As the CEO of Audax Health, Grant Verstandig, told CNBC, health care companies know that between the Affordable Care Act and the pressure from startups like his--whose businesses are being fostered by technological leaps--the competitive landscape is changing, and not in the favor of a wasteful, overpriced health care market. Prices are going to come down, and companies that want to be health care survivor stories will have to do a better job of competing.

That's why companies like Aetna and Cigna have top executives on the board of Audax Health, and why Cardinal Health is a client. These companies want to be the health care sector leaders that eventually get a larger share of the market through more competitive offerings. The lazy incumbents with legacy revenue streams who don't adapt—typical of a disrupted company—will be forced out of the market, as consumers are provided more and better information.

As with many disruptive innovations driven by technology, the biggest force for change in health care is you, the passive health care system participant.

Audax, which makes the bold claim that as much as 75 percent of health care spending is avoidable, and also boasts former Apple CEO John Scully on its board, is trying to change the way you live and think about your own health. The company's CEO said its subscription-based model—insurers and health plan providers offer Audax's service to participants—is "growing like wildfire."

"Self-engagement," also referred to as "self-actuation" of Americans, is the buzzword behind many of the disruptive models targeting the status quo within the corridors of America's hospitals, examination rooms of doctors' offices, marketing arms of drug makers and claims models of the insurers.

Ginger.io is giving you the tools to monitor and modify your behavior before expensive health care remedies are required, by collecting passive patient data from phone sensors and patient-entered information for health care providers. Its CEO, Anmol Madan, remarked, "Disruption is solving a problem from first principles—what should exist, but doesn't. Then being fearless enough to make it so." He began his health care startup quest as an MIT Media Lab experiment, using 70 MIT and Harvard students' phone data to predict flus based on phone usage patterns and survey answers.

Castlight Health, which has raised more money from VCs than any other current health care startup, wants to give power to the people when it comes to a health care pricing environment that is today defined by a lack of transparency. It's working with health providers including Medco Health Solutions, Castlight has raised more money than any other current health care technology startup--$181 million. Though this record VC raise speaks as much to the big opportunity Silicon Valley sees right now in making a new market of health care, as it does to Castlight's model specifically.

(Watch: From Ruptured Eardrum to Million Dollar Business)

Verstandig said that when he looks at companies such as Ginger.io and ZocDoc and Castlight, alongside Audax in the wave of venture-backed attacks on the health care status quo, he has never seen a moment in market history when government reform and entrepreneurship have been so productively aligned.
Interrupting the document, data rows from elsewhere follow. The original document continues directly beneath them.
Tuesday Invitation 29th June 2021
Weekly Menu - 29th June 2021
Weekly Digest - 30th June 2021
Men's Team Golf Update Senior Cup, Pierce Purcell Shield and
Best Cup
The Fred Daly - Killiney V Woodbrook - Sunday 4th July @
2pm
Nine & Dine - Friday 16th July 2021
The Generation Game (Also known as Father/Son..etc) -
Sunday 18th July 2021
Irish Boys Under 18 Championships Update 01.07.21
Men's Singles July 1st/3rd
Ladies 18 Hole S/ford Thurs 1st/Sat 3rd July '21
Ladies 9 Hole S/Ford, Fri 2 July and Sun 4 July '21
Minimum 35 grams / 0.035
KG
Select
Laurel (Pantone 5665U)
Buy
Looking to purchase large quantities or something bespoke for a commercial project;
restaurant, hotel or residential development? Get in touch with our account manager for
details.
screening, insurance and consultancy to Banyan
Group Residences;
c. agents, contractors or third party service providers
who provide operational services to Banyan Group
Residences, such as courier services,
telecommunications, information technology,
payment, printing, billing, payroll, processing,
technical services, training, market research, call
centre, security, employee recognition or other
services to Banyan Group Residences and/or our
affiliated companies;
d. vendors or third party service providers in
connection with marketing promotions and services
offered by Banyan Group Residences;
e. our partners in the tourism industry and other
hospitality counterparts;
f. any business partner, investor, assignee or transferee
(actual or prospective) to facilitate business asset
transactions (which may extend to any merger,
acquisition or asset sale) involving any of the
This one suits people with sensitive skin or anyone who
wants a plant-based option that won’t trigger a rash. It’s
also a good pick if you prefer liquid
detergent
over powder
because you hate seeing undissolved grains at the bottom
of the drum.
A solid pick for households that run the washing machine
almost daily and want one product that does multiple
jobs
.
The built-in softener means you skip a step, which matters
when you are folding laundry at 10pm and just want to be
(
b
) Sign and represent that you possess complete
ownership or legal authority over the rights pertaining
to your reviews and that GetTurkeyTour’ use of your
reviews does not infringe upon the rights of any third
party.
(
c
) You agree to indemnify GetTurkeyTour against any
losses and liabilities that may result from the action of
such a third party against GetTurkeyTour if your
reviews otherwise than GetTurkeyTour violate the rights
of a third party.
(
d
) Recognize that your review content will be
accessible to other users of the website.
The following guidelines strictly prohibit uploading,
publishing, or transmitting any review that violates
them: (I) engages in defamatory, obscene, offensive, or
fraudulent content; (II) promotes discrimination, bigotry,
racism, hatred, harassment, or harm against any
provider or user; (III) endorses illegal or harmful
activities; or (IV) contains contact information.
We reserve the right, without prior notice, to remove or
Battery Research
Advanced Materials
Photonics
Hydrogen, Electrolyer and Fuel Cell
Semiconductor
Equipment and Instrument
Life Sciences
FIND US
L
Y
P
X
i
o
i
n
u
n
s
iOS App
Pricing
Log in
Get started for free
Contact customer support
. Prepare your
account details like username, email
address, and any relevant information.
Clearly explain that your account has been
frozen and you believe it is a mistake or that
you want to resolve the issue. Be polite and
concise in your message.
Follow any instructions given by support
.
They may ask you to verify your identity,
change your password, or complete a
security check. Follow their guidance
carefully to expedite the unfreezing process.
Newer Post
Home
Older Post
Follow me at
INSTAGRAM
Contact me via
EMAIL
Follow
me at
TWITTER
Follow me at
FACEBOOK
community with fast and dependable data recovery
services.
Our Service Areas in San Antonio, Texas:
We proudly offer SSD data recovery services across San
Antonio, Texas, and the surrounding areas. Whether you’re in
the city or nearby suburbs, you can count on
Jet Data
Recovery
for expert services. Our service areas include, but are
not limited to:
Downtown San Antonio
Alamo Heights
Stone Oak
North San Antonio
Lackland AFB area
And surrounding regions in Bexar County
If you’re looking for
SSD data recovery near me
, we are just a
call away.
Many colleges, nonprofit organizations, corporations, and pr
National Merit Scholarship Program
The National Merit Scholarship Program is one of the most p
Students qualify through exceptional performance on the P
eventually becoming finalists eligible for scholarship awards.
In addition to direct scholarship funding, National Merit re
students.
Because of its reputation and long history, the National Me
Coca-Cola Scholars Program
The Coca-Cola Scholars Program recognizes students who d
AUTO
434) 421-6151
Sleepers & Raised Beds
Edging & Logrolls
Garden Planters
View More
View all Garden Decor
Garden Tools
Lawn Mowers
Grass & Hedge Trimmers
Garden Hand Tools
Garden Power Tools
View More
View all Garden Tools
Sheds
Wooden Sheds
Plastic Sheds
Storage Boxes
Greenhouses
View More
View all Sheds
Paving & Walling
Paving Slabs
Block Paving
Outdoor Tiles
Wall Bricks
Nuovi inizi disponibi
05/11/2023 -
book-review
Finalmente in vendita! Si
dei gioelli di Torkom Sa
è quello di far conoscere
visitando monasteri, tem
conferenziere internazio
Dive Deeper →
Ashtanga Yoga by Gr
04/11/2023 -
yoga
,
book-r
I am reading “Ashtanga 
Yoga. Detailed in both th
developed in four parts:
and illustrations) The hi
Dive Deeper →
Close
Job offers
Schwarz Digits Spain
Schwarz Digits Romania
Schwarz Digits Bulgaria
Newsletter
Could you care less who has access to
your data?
23and Me, founded by Anne Wojcicki, Google founder Sergey Brin's wife, lets you take a peek at your own DNA—its Personal Genome Service—with a kit you can order online for $99 and have analyzed (a drop of your saliva is required). Its goal is to reach 1 million genotyped customers by the end of 2013—the 1 million threshhold is the key to making larger genetic discoveries more quickly, according to the company, which is at the quarter million mark now.

It all stitches together around a consumer disruption story with the potential to trim a big part of that $3 trillion a year in health care system fat.

"Disruption is a marathon that takes passion, bravery and stamina to solve old problems in new ways," said Giovanni Colella, CEO of Castlight Health.

You could probably run a little more yourself each week. Indeed, between each individual getting a little more exercise and the startup sprint turning into a marathon effort, health care companies are going to have to become more like the disruptors, or end up in the ER, and ultimately, on market life support.